▶ [EXERCISE BRIEF]: Each record below should be reproduced as it is written, with pictures left out entirely.

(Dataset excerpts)
----
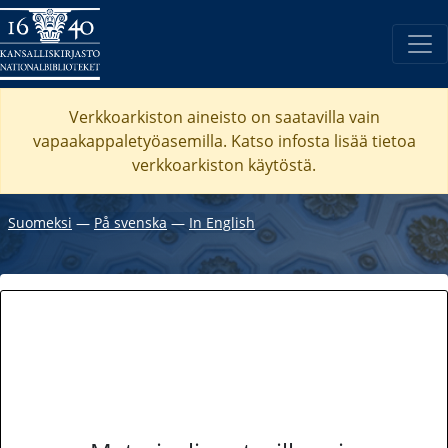
Verkkoarkiston aineisto on saatavilla vain
vapaakappaletyöasemilla. Katso
infosta
lisää tietoa
verkkoarkiston käytöstä.
Suomeksi
―
På svenska
―
In English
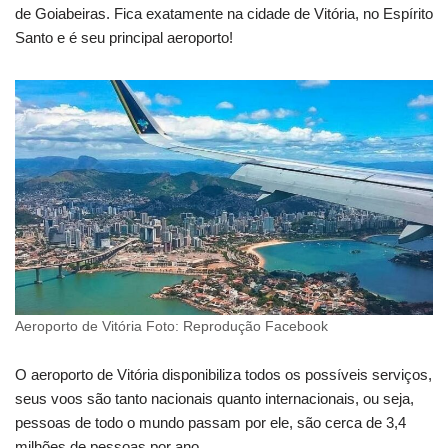
de Goiabeiras. Fica exatamente na cidade de Vitória, no Espírito
Santo e é seu principal aeroporto!
Aeroporto de Vitória Foto: Reprodução Facebook
O aeroporto de Vitória disponibiliza todos os possíveis serviços,
seus voos são tanto nacionais quanto internacionais, ou seja,
pessoas de todo o mundo passam por ele, são cerca de 3,4
milhões de pessoas por ano.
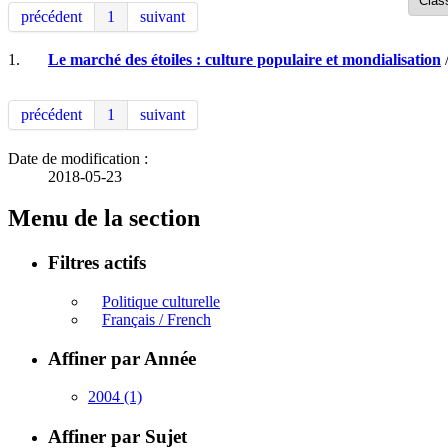
précédent
1
suivant
1.
Le marché des étoiles : culture populaire et mondialisation
/
précédent
1
suivant
Date de modification :
2018-05-23
Menu de la section
Filtres actifs
Politique culturelle
Français / French
Affiner par Année
2004
(1)
Affiner par Sujet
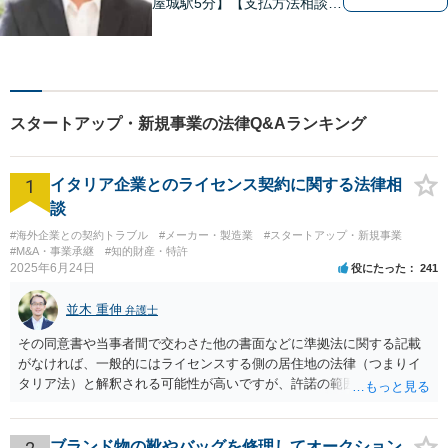
屋城駅5分】【支払方法相談
可/分割/後払い】依頼者の悩み
に対して真摯に向き合い、誠
実かつ実直に業務を行うこと
を心がけております。土日
祝・夜間の対応可能です。遠
スタートアップ・新規事業の法律Q&Aランキング
慮なくお気軽にお問合せくだ
さい。
1
イタリア企業とのライセンス契約に関する法律相
談
#海外企業との契約トラブル
#メーカー・製造業
#スタートアップ・新規事業
#M&A・事業承継
#知的財産・特許
2025年6月24日
役にたった
241
並木 重伸
弁護士
その同意書や当事者間で交わさた他の書面などに準拠法に関する記載
がなければ、一般的にはライセンスする側の居住地の法律（つまりイ
タリア法）と解釈される可能性が高いですが、許諾の範囲が日本国内
に限定されているなどの事情がある場合には、日本法となる可能性も
あります。 なお、仮に日本法になるとしても、新しい会社との間で契
約が有効かどうかは、ライセンスされた権利の種類（著作権、商標
ブランド物の靴やバッグを修理してオークション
----
▶ [WRITTEN ANSWER]:
Verkkoarkiston aineisto on saatavilla vain
vapaakappaletyöasemilla. Katso
infosta
lisää tietoa
verkkoarkiston käytöstä.
Suomeksi
―
På svenska
―
In English
de Goiabeiras. Fica exatamente na cidade de Vitória, no Espírito
Santo e é seu principal aeroporto!
Aeroporto de Vitória Foto: Reprodução Facebook
O aeroporto de Vitória disponibiliza todos os possíveis serviços,
seus voos são tanto nacionais quanto internacionais, ou seja,
pessoas de todo o mundo passam por ele, são cerca de 3,4
milhões de pessoas por ano.
précédent
1
suivant
1.
Le marché des étoiles : culture populaire et mondialisation
/
précédent
1
suivant
Date de modification :
2018-05-23
Menu de la section
Filtres actifs
Politique culturelle
Français / French
Affiner par Année
2004
(1)
Affiner par Sujet
屋城駅5分】【支払方法相談
可/分割/後払い】依頼者の悩み
に対して真摯に向き合い、誠
実かつ実直に業務を行うこと
を心がけております。土日
祝・夜間の対応可能です。遠
スタートアップ・新規事業の法律Q&Aランキング
慮なくお気軽にお問合せくだ
さい。
1
イタリア企業とのライセンス契約に関する法律相
談
#海外企業との契約トラブル
#メーカー・製造業
#スタートアップ・新規事業
#M&A・事業承継
#知的財産・特許
2025年6月24日
役にたった
241
並木 重伸
弁護士
その同意書や当事者間で交わさた他の書面などに準拠法に関する記載
がなければ、一般的にはライセンスする側の居住地の法律（つまりイ
タリア法）と解釈される可能性が高いですが、許諾の範囲が日本国内
に限定されているなどの事情がある場合には、日本法となる可能性も
あります。 なお、仮に日本法になるとしても、新しい会社との間で契
約が有効かどうかは、ライセンスされた権利の種類（著作権、商標
ブランド物の靴やバッグを修理してオークション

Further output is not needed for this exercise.